● Task: Word for word, set down every line of the entries below from the line with "ferramenta de marketing. Em 31 de dezembro" to the line with "principal canal de marketing acessível. Se", including both, and no other line.

● Stored entries:
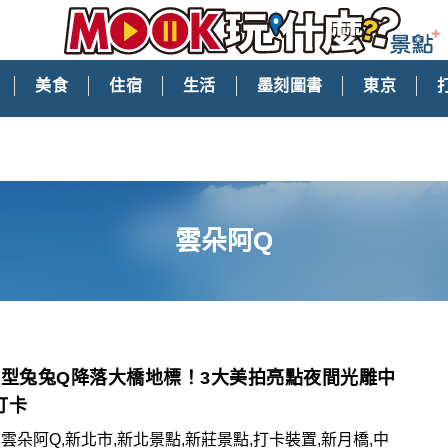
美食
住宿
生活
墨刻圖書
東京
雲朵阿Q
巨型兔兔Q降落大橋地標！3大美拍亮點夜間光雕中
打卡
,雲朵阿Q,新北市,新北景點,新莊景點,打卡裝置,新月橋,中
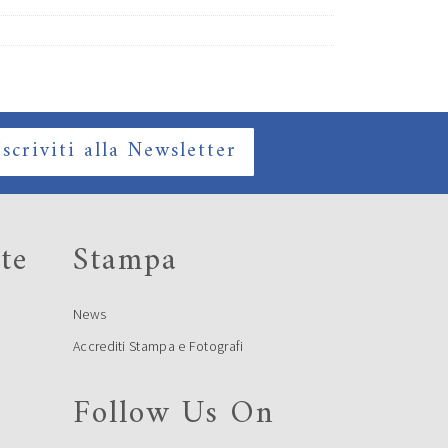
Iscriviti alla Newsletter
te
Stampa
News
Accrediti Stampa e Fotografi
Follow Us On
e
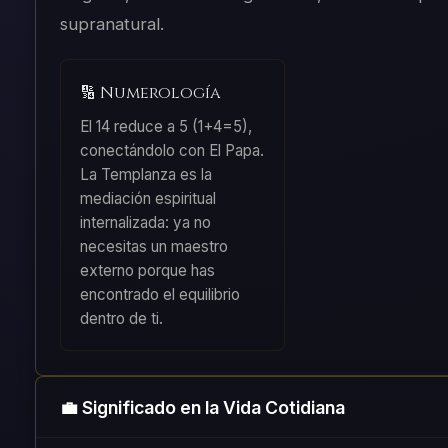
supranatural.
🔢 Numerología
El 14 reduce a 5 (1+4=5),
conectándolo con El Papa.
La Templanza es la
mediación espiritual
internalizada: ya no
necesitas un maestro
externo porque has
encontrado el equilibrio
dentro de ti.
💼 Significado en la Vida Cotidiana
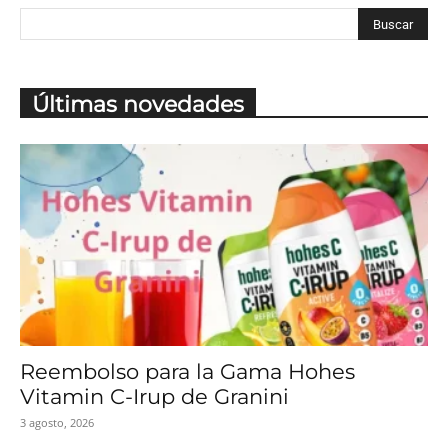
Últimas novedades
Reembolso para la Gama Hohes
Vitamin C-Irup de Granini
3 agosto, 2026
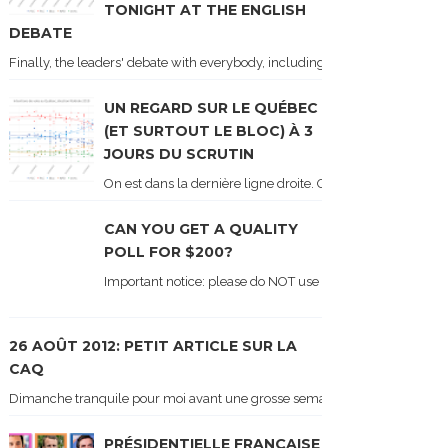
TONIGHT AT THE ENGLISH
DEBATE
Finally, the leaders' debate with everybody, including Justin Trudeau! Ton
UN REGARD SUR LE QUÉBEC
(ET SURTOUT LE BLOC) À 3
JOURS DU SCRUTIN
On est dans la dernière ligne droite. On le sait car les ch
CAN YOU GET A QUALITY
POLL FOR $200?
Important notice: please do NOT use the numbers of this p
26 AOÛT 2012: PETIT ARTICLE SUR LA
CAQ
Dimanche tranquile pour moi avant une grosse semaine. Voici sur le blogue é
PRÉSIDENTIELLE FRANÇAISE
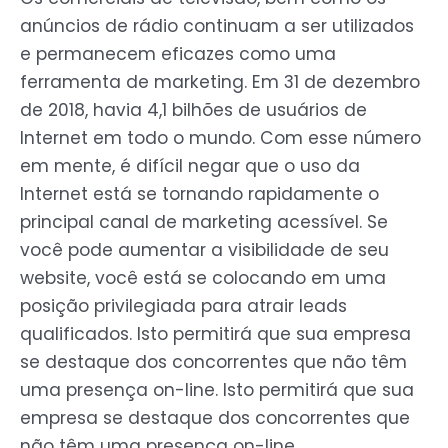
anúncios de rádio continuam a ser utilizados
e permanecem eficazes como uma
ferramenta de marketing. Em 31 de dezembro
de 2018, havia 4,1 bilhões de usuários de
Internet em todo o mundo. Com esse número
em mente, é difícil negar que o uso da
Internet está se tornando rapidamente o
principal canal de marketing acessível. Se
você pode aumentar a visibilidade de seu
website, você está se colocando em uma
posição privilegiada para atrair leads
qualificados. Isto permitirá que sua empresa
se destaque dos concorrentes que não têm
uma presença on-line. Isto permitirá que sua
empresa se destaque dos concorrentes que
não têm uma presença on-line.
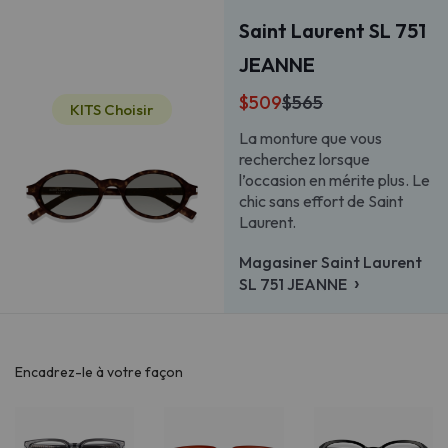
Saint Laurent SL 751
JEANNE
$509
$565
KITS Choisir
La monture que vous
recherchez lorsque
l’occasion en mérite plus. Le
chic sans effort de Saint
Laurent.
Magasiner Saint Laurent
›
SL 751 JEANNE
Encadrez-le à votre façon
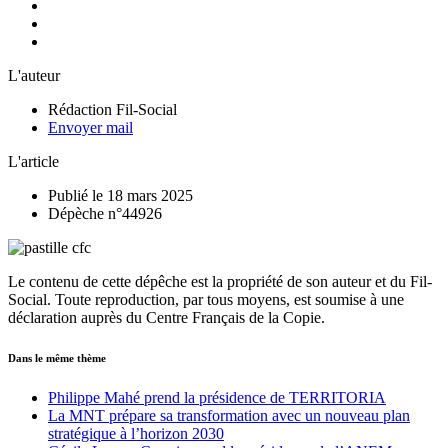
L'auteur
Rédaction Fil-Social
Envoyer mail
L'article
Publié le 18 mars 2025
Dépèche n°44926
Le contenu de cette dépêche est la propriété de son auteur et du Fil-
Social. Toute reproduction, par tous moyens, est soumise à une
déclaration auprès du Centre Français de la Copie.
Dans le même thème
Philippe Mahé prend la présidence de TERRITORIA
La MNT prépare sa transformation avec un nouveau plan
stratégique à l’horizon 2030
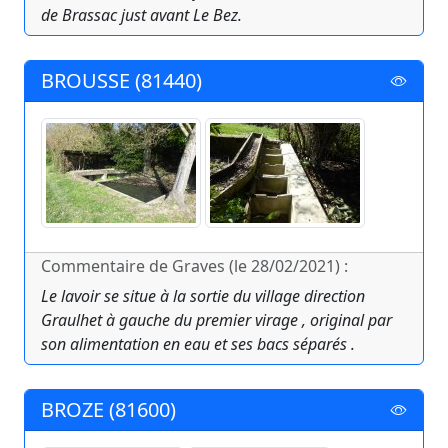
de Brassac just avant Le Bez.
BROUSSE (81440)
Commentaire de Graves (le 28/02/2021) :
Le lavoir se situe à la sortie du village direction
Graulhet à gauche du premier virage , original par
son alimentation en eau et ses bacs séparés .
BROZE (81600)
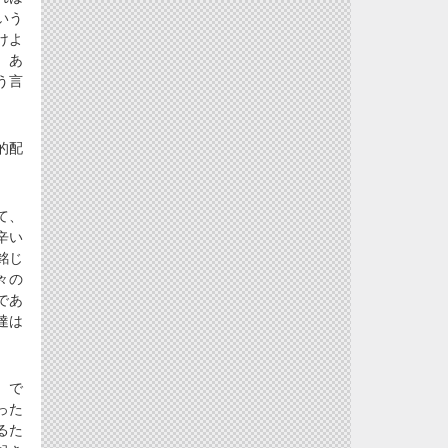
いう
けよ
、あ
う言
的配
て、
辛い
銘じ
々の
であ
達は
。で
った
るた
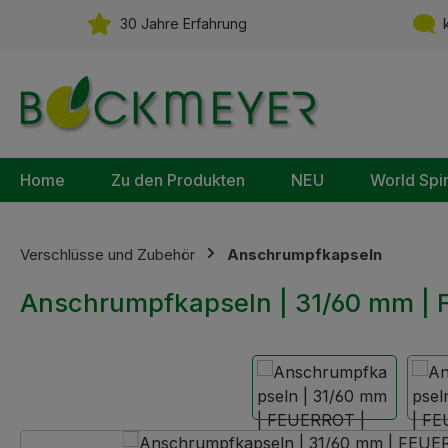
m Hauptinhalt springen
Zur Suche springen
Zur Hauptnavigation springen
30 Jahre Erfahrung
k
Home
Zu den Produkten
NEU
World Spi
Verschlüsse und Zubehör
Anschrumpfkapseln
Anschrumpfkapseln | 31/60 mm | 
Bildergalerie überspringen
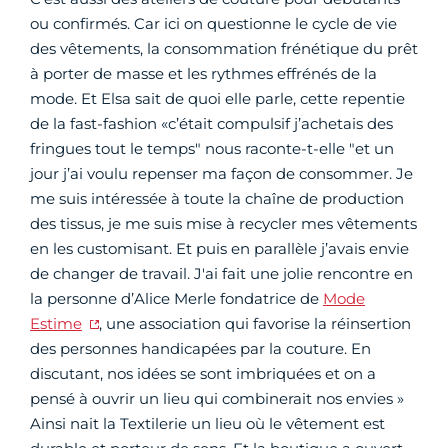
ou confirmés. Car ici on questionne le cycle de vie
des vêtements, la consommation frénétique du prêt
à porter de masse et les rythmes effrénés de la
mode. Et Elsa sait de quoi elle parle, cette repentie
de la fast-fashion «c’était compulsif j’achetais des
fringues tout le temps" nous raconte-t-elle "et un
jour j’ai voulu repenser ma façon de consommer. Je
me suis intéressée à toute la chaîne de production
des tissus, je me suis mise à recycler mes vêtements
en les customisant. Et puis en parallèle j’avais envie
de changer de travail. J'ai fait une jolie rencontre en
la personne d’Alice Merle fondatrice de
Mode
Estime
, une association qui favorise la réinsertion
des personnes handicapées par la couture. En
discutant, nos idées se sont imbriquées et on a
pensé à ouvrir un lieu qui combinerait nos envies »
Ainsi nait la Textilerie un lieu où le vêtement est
* * *
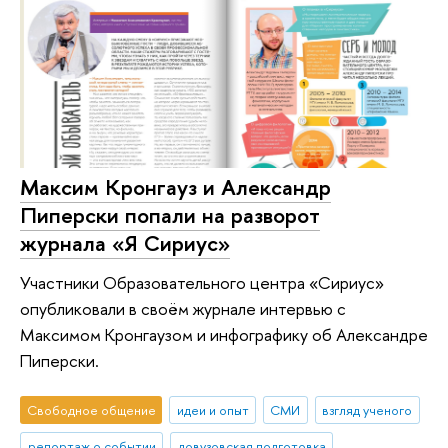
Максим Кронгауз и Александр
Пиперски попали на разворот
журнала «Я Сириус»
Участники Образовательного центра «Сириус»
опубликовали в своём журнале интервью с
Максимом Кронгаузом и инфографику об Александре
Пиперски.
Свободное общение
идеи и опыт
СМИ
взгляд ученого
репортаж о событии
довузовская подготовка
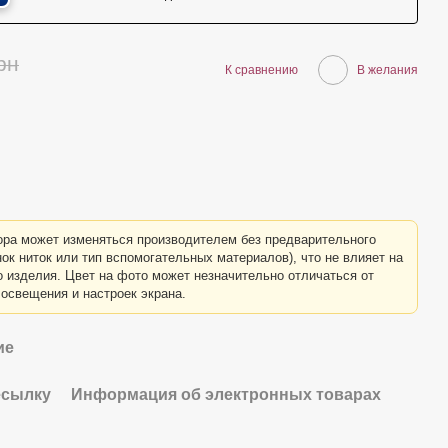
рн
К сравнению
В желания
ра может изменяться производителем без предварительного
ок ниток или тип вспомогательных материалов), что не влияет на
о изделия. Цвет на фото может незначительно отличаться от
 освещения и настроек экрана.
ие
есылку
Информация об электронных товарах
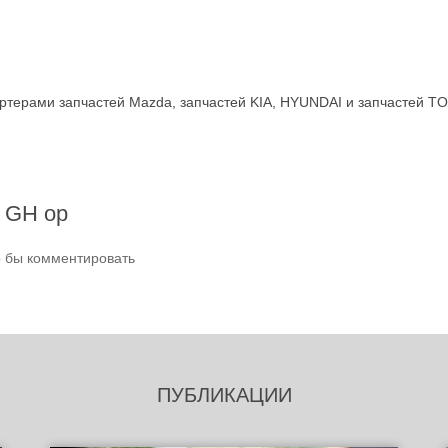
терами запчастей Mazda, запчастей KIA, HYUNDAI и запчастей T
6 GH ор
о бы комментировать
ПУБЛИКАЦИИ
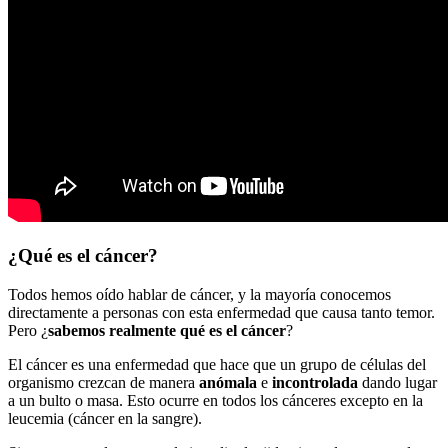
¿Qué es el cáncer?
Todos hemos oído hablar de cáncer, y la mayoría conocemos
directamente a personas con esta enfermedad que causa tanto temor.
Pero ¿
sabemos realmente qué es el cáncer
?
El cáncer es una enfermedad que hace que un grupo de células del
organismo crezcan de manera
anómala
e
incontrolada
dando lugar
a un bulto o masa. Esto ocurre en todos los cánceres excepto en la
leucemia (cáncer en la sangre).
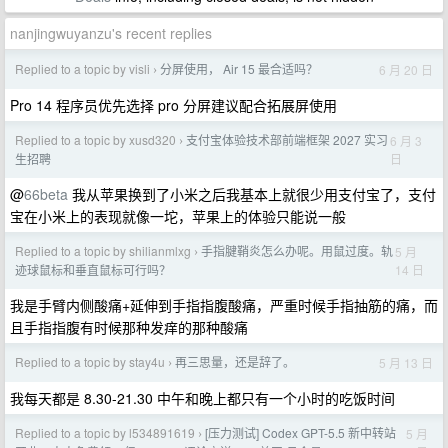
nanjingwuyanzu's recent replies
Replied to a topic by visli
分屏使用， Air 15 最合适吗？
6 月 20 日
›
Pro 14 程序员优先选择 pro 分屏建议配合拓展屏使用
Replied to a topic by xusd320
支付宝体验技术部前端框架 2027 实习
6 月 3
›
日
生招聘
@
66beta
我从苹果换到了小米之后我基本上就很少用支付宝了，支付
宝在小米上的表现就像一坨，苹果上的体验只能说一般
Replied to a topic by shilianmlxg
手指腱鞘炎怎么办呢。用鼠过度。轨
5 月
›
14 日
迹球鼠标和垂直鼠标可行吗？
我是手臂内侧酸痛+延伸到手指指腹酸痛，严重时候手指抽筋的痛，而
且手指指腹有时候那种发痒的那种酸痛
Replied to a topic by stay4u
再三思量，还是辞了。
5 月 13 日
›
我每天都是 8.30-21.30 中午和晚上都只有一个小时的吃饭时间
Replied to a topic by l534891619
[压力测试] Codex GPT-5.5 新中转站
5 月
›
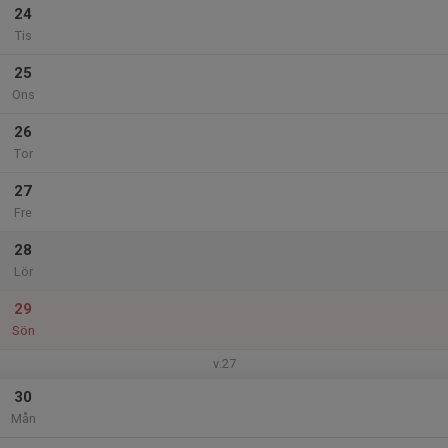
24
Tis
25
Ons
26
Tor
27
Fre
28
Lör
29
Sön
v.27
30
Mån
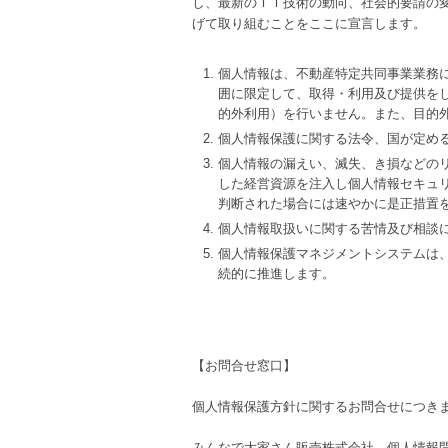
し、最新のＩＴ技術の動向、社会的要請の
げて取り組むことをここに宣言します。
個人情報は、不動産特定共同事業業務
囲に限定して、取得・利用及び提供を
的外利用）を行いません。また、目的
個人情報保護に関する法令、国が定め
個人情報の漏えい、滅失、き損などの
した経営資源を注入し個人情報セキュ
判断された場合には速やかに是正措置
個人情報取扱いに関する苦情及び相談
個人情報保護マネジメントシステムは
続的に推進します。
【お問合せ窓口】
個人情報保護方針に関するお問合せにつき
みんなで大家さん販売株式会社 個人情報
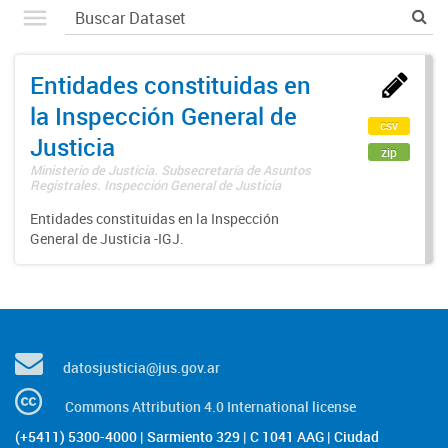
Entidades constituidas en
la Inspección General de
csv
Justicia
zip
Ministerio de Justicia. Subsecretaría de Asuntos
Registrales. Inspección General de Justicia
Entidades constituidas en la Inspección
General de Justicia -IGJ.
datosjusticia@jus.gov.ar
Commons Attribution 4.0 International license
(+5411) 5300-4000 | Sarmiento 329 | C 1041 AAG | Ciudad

● Task result:
ferramenta de marketing. Em 31 de dezembro
de 2018, havia 4,1 bilhões de usuários de
Internet em todo o mundo. Com esse número
em mente, é difícil negar que o uso da
Internet está se tornando rapidamente o
principal canal de marketing acessível. Se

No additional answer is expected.